Problem:
Give the lines below again, exactly as they stand, and leave out the images.

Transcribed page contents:
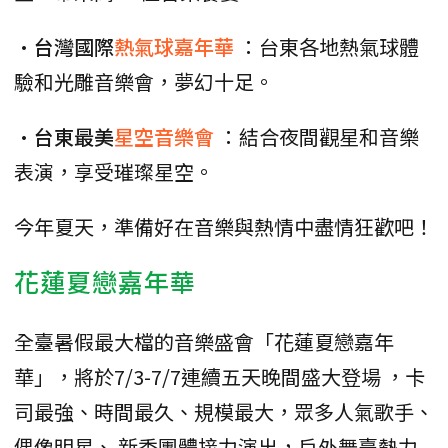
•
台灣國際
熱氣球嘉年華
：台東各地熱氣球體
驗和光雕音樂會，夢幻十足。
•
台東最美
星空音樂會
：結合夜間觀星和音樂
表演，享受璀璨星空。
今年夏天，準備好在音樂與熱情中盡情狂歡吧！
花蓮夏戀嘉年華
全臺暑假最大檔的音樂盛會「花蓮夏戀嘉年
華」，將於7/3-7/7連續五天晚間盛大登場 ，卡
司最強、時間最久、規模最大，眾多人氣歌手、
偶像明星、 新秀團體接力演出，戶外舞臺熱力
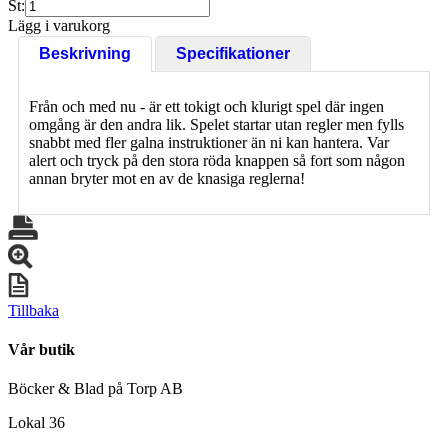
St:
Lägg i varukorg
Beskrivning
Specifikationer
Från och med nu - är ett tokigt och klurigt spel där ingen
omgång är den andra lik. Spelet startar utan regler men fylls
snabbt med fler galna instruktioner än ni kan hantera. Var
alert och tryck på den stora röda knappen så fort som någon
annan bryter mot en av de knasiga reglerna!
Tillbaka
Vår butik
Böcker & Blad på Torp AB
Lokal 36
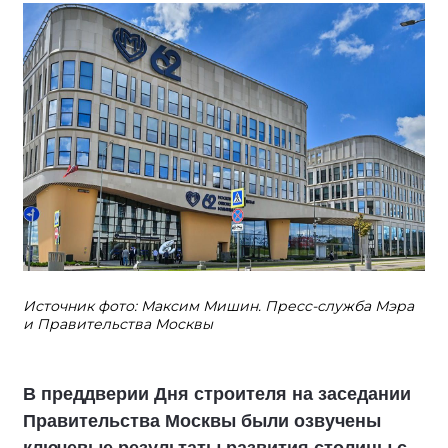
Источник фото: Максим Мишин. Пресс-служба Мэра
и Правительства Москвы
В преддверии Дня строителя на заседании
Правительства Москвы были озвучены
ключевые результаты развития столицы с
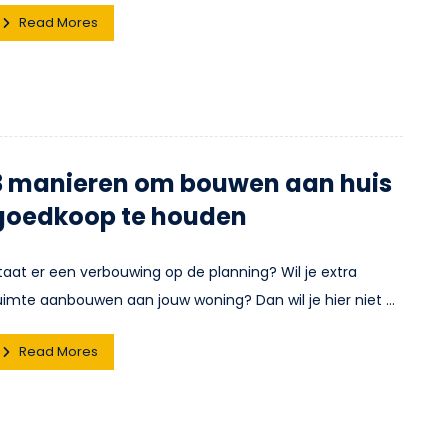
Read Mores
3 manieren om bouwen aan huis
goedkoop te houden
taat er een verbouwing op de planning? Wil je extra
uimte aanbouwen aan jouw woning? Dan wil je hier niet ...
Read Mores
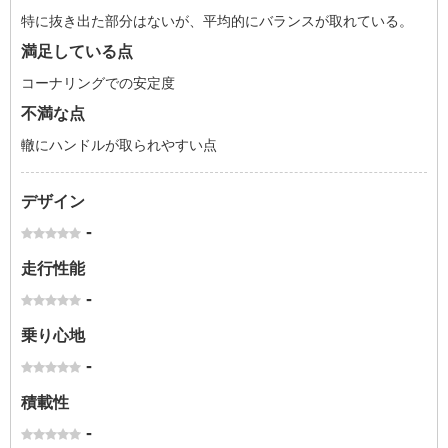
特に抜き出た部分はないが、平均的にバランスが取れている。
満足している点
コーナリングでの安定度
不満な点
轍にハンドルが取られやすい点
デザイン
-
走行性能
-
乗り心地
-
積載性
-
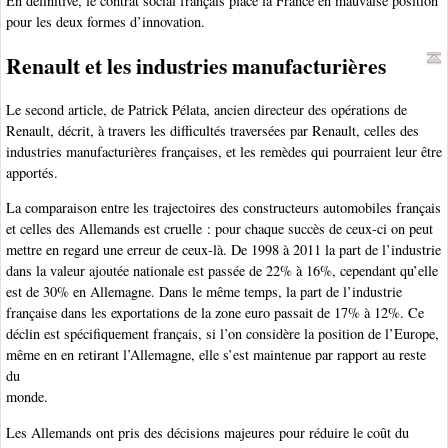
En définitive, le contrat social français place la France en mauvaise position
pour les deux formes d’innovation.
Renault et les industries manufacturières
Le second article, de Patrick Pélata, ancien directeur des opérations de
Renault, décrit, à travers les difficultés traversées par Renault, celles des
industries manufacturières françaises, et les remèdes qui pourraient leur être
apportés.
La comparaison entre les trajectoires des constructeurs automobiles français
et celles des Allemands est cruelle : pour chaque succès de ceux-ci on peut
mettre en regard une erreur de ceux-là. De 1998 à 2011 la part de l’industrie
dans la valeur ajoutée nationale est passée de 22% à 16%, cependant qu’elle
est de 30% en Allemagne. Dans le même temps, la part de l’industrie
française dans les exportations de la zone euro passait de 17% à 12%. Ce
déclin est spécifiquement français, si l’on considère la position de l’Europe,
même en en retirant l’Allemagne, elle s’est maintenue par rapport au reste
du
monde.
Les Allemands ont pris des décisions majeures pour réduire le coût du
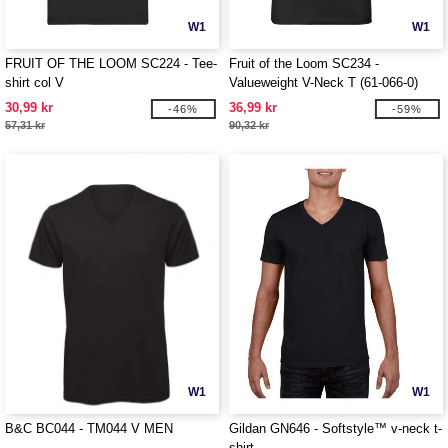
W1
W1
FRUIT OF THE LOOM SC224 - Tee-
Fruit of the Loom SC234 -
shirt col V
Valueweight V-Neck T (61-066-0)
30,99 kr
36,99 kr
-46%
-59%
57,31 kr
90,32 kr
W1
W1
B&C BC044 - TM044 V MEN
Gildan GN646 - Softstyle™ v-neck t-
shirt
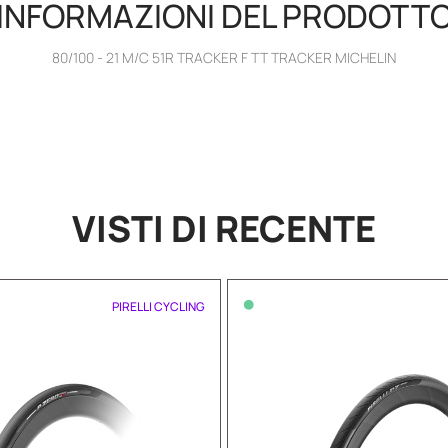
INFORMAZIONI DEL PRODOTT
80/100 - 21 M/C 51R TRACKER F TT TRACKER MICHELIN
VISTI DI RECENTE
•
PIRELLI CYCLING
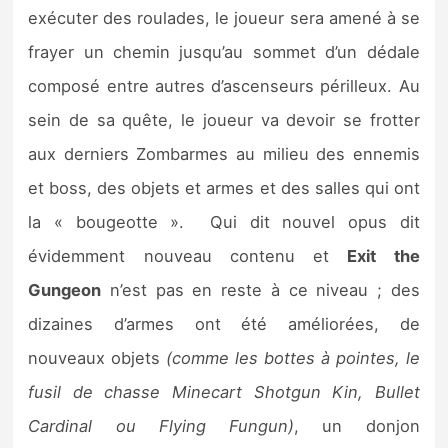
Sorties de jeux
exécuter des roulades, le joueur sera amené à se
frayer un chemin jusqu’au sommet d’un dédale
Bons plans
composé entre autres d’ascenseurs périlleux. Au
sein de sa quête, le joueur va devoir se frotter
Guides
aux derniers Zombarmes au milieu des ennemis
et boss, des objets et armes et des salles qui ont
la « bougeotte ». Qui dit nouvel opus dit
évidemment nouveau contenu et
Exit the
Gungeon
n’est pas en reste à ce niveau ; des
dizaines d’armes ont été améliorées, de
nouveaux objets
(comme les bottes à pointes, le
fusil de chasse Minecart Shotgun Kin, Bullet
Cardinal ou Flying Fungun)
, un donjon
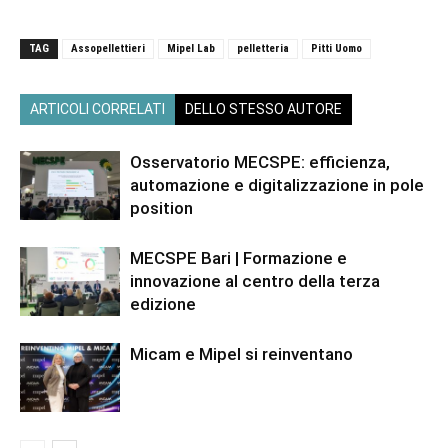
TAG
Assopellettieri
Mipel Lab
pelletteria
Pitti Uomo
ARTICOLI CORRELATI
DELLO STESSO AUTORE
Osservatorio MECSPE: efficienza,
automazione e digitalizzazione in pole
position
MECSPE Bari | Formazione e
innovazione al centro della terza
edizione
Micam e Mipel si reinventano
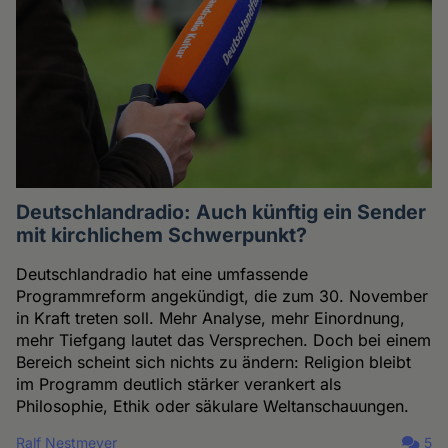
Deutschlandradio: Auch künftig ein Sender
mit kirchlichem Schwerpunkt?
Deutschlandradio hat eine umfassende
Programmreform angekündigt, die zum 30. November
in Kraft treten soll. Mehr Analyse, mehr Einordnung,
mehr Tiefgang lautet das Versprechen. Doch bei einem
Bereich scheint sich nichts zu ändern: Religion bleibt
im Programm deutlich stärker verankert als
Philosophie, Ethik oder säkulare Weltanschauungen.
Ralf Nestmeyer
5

Output for this task:
•
台灣國際
熱氣球嘉年華
：台東各地熱氣球體
驗和光雕音樂會，夢幻十足。
•
台東最美
星空音樂會
：結合夜間觀星和音樂
表演，享受璀璨星空。
今年夏天，準備好在音樂與熱情中盡情狂歡吧！
花蓮夏戀嘉年華
全臺暑假最大檔的音樂盛會「花蓮夏戀嘉年
華」，將於7/3-7/7連續五天晚間盛大登場 ，卡
司最強、時間最久、規模最大，眾多人氣歌手、
偶像明星、 新秀團體接力演出，戶外舞臺熱力
St:
Lägg i varukorg
Beskrivning
Specifikationer
Från och med nu - är ett tokigt och klurigt spel där ingen
omgång är den andra lik. Spelet startar utan regler men fylls
snabbt med fler galna instruktioner än ni kan hantera. Var
alert och tryck på den stora röda knappen så fort som någon
annan bryter mot en av de knasiga reglerna!
Tillbaka
Vår butik
Böcker & Blad på Torp AB
Lokal 36
Источник фото: Максим Мишин. Пресс-служба Мэра
и Правительства Москвы
В преддверии Дня строителя на заседании
Правительства Москвы были озвучены
ключевые результаты развития столицы с
Read Mores
3 manieren om bouwen aan huis
goedkoop te houden
taat er een verbouwing op de planning? Wil je extra
uimte aanbouwen aan jouw woning? Dan wil je hier niet ...
Read Mores
特に抜き出た部分はないが、平均的にバランスが取れている。
満足している点
コーナリングでの安定度
不満な点
轍にハンドルが取られやすい点
デザイン
-
走行性能
-
乗り心地
-
積載性
-
En définitive, le contrat social français place la France en mauvaise position
pour les deux formes d’innovation.
Renault et les industries manufacturières
Le second article, de Patrick Pélata, ancien directeur des opérations de
Renault, décrit, à travers les difficultés traversées par Renault, celles des
industries manufacturières françaises, et les remèdes qui pourraient leur être
apportés.
La comparaison entre les trajectoires des constructeurs automobiles français
et celles des Allemands est cruelle : pour chaque succès de ceux-ci on peut
mettre en regard une erreur de ceux-là. De 1998 à 2011 la part de l’industrie
dans la valeur ajoutée nationale est passée de 22% à 16%, cependant qu’elle
est de 30% en Allemagne. Dans le même temps, la part de l’industrie
française dans les exportations de la zone euro passait de 17% à 12%. Ce
déclin est spécifiquement français, si l’on considère la position de l’Europe,
même en en retirant l’Allemagne, elle s’est maintenue par rapport au reste
du
monde.
Les Allemands ont pris des décisions majeures pour réduire le coût du
W1
W1
FRUIT OF THE LOOM SC224 - Tee-
Fruit of the Loom SC234 -
shirt col V
Valueweight V-Neck T (61-066-0)
30,99 kr
36,99 kr
-46%
-59%
57,31 kr
90,32 kr
W1
W1
B&C BC044 - TM044 V MEN
Gildan GN646 - Softstyle™ v-neck t-
shirt
INFORMAZIONI DEL PRODOTT
80/100 - 21 M/C 51R TRACKER F TT TRACKER MICHELIN
VISTI DI RECENTE
•
PIRELLI CYCLING
Sorties de jeux
exécuter des roulades, le joueur sera amené à se
frayer un chemin jusqu’au sommet d’un dédale
Bons plans
composé entre autres d’ascenseurs périlleux. Au
sein de sa quête, le joueur va devoir se frotter
Guides
aux derniers Zombarmes au milieu des ennemis
et boss, des objets et armes et des salles qui ont
la « bougeotte ». Qui dit nouvel opus dit
évidemment nouveau contenu et
Exit the
Gungeon
n’est pas en reste à ce niveau ; des
dizaines d’armes ont été améliorées, de
nouveaux objets
(comme les bottes à pointes, le
fusil de chasse Minecart Shotgun Kin, Bullet
Cardinal ou Flying Fungun)
, un donjon
TAG
Assopellettieri
Mipel Lab
pelletteria
Pitti Uomo
ARTICOLI CORRELATI
DELLO STESSO AUTORE
Osservatorio MECSPE: efficienza,
automazione e digitalizzazione in pole
position
MECSPE Bari | Formazione e
innovazione al centro della terza
edizione
Micam e Mipel si reinventano
Deutschlandradio: Auch künftig ein Sender
mit kirchlichem Schwerpunkt?
Deutschlandradio hat eine umfassende
Programmreform angekündigt, die zum 30. November
in Kraft treten soll. Mehr Analyse, mehr Einordnung,
mehr Tiefgang lautet das Versprechen. Doch bei einem
Bereich scheint sich nichts zu ändern: Religion bleibt
im Programm deutlich stärker verankert als
Philosophie, Ethik oder säkulare Weltanschauungen.
Ralf Nestmeyer
5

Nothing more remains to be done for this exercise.